Signed Delaplanche on the base
Height : 100 cm (39 1/3 in.) ; Width : 33 cm (13 in.) ; Depth : 22 cm (8 2/3 in.)
Beautifully sculpted in white Carrare marble, depicting a Biblical scene with Agar, an Egyptian slave and Abraham’s concubine, with her son Ismaël, goes away to the desert.
Eugène Delaplanche was a pupil of Francisque Duret (1804-1865), gained the Prix de Rome in 1864 (spending 1864-67 at the Villa Medici in Rome). He was a very talented artist, much appreciated under the Second Empire. His best work is naturalistic, but at the same time classical, dignified and simple in line, and shows sound mastery of technique. With some of his colleagues, he was against the Realism artistic movement. Delaplanche exhibited several times at the Salon of the French artists in Paris, such in 1877, and obtained the Medal of honour in 1878.

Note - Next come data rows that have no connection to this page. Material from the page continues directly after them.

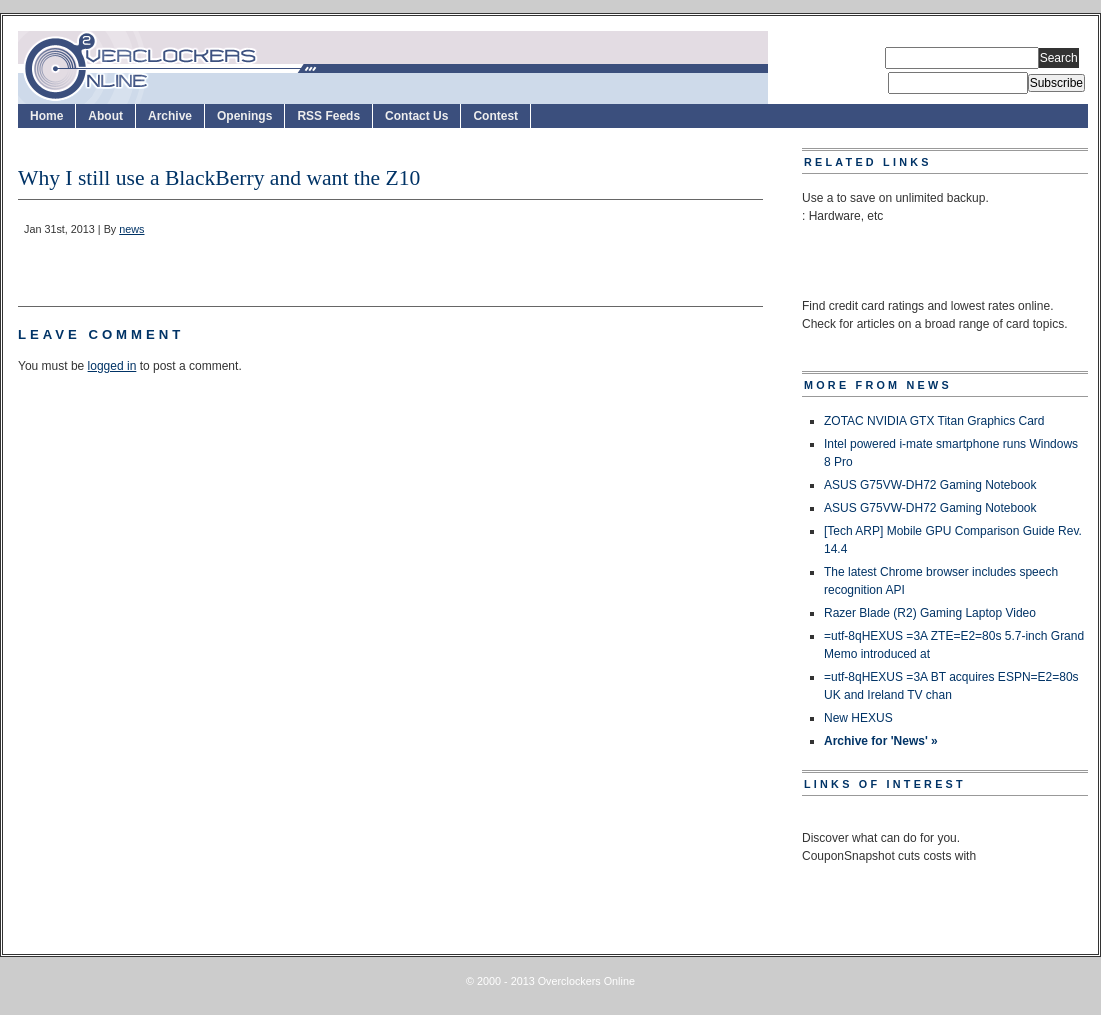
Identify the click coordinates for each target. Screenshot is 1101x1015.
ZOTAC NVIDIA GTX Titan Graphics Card (934, 421)
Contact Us (416, 116)
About (105, 116)
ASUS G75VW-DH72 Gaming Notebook (930, 485)
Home (46, 116)
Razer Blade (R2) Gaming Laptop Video (930, 613)
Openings (244, 116)
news (131, 229)
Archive (170, 116)
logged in (112, 366)
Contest (495, 116)
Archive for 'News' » (881, 741)
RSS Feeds (328, 116)
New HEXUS (858, 718)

Many Eugène Delaplanche’s masterpieces are now preserved and exhibited in famous French museums, such in Paris, at the Orsay Museum (Virgin with a lily, marble ; Africa, 1878, bronze, on the parvis of the museum; Eve after the Fall, 1869, marble ; Eve before the Fall, c. 1891, marble), at the Fine Arts Museum in Marseille (Child riding a tortoise, 1866, bronze), at the Antoine Vivenel Museum in Compiègne (Allegory of Air, bronze ; Allegory of Water, bronze), as well as at the Crozatier Museum at the Puy-en-Velay (Study of a monk’s head, c. 1870, marble). Maternal education, 1875 stands in the Samuel-Rousseau gardens in Paris (7th arrondt.) and Music, 1870, in front of the Paris Opéra newly built by Charles Garnier. In the decorative arts field, Eugène Delaplanche sculpted 1865 the reliefs used for the cabinet presented by Antoine Kneib at the 1867 Paris Universal Exhibition, and purchased by the wellknown Marchioness Païva (Arts décoratifs Museum, Paris, inv. 21506).